This is another #hyperlib blog post from here.
If you just want instructions and links for finding photos you can use for your class blog, skip down to the end. If you want to hear me discuss copyright, creative commons, and fair use, just read on…
Perhaps it’s a consequence of having taken the copyright seminar last year, but I’m more aware of copyright laws when it comes to blogging. While most small-time bloggers aren’t really at risk if they grab a picture from Flickr, Google Image Search, or one of those photos with the huge copyright stamp across the front from image warehouses such as Shutterstock without paying for it or asking permission. There are other copyright concerns with blogging, but I suspect we’re all most interested in finding images we can use without fear of getting sued.
It’s a rampant problem, and unfortunately many media companies are trying really hard to shut down the Internet thanks to pirates. Okay, maybe I’m being dramatic by saying it’ll shut down the internet.
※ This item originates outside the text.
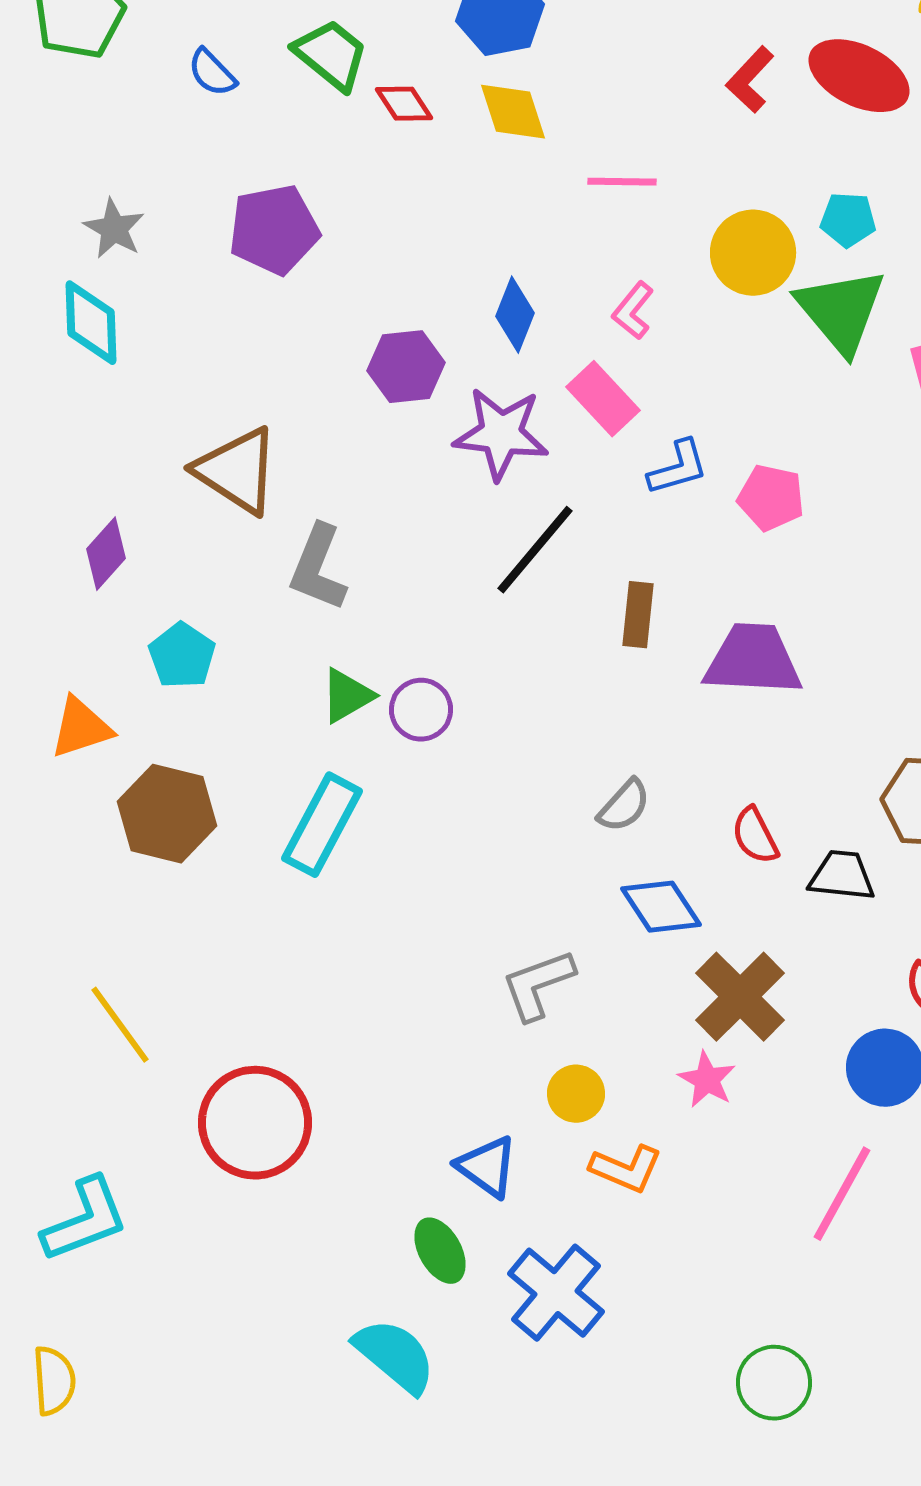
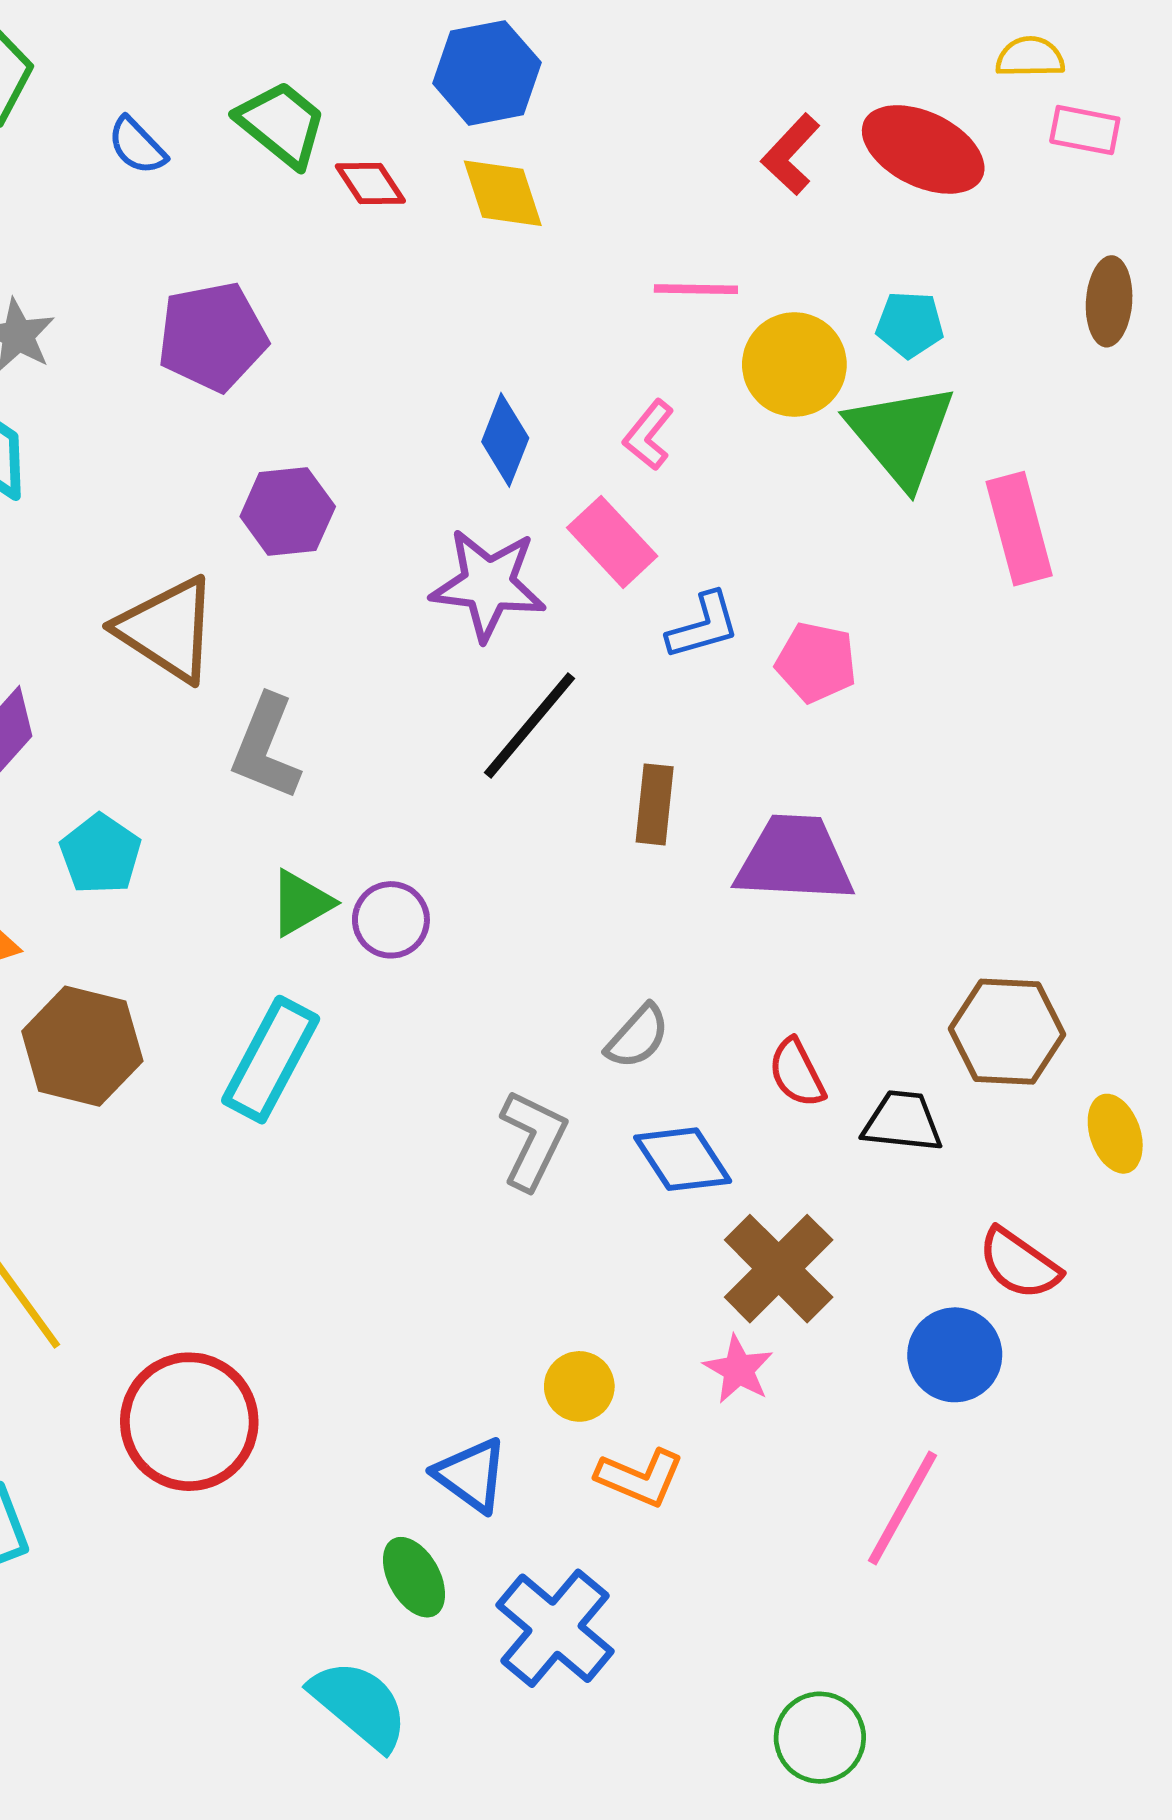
pink line: (622, 182) -> (696, 289), moved
purple hexagon: (406, 367) -> (288, 512), moved
gray L-shape: (538, 985) -> (533, 1140), moved, turned 136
Maybe it’s better described as “severely crippling the free flow of information.” Or in other words, shut down the Internet. Remember SOPA and PIPA? Recently, news came out about TPP, which also wants to shut down the Internet. (Well, how else would you describe it when it threatens the existence of lolcats?)
We don’t need to encourage these Internet shutter-downers any further. So, to avoid that, I highly suggest being aware about copyright laws, creative commons, and copyright-free sources of images.
Firstly, there are copyright laws related to education. So, while we’re in class, we have a little more latitude to use copyrighted materials. The Baruch Copyright Metro will help you determine whether you can use certain media in your classes. Keep in mind, though, that because this is not a secured educational site (it’s not D2L, Angel, Blackboard, etc), there are a little more restrictions, and you’ll have to follow the “Online” arrows.
Secondly, learn about various Creative Commons licenses. Just because something has a Creative Commons tag doesn’t mean that it’s automatically free for use. There may be certain criteria that you’ll have to meet before you can use a picture. Because the website you’re blogging on has no ads, this frees up quite a bit more images for use. A lot of people don’t want their images to be used in a commercial manner. I don’t blame them. If you ever blog on a site that does have ads, such as the Huffington Post, you’ll have to be aware of that.
Finally, here’s the important part. How can you find images that you can use on your #hyperlib blogs?
Check out morgueFile. It’s full of images you’re free to use…even if the blog is commercial. Just follow the citation directions. I’ve found it works best if you’re looking for the more generic terms. Things like “snow,” or “sunset” or “children” work very well. You won’t find pictures of apple turnovers, but there are illustrations for breakfast. Also, be careful. I accidentally searched for images under Dreamtime, which is their paid resource that’s full of even more photos. Unless you want to purchase a file, which seems fairly cheap, stick with just the morgueFile database.
The other two resources for images you might be free to use are Google Image Search and Flickr (or some other image sharing website). First, with Google, head on over to the Advanced Search page. Scroll all the way down to the bottom of the form to where it says ‘usage rights.’ It will ask you what kind of licenses you’re looking for, whether it’s free for use, usable commercially, or something you can modify. Keep in mind that this search isn’t perfect, and you should double-check to make sure that it really is available under your terms. It’s still really useful.
The other site I’m most familiar with is Flickr. There are other photo-sharing sites that have advance search options that allow you to search based on license type, but I’ll stick with Flickr for now. On their advanced search page, like Google, it lets you search for specific licenses.
And remember, if you see the absolute most perfect image ever, you can always simply ask the copyright owner if you can use it. They may be honored that you like the photo so much, and let you use it for free. Just make sure you indicate something along the lines of, “Used with permission from ___” when you post it on your blog.